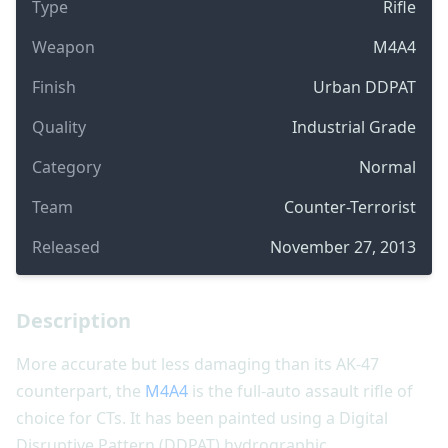
Type
Rifle
Weapon
M4A4
Finish
Urban DDPAT
Quality
Industrial Grade
Category
Normal
Team
Counter-Terrorist
Released
November 27, 2013
Description
More accurate but less damaging than its AK-47
counterpart, the
M4A4
is the full-auto assault rifle of
choice for CTs. It has been painted using a Digital
Disruptive Pattern (DDPAT) hydrographic.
● ● ● ● ●
▶ [Work request]
Would you copy out the material above exactly, without the pictures in it?

▶ [Result below]
Type
Rifle
Weapon
M4A4
Finish
Urban DDPAT
Quality
Industrial Grade
Category
Normal
Team
Counter-Terrorist
Released
November 27, 2013
Description
More accurate but less damaging than its AK-47
counterpart, the
M4A4
is the full-auto assault rifle of
choice for CTs. It has been painted using a Digital
Disruptive Pattern (DDPAT) hydrographic.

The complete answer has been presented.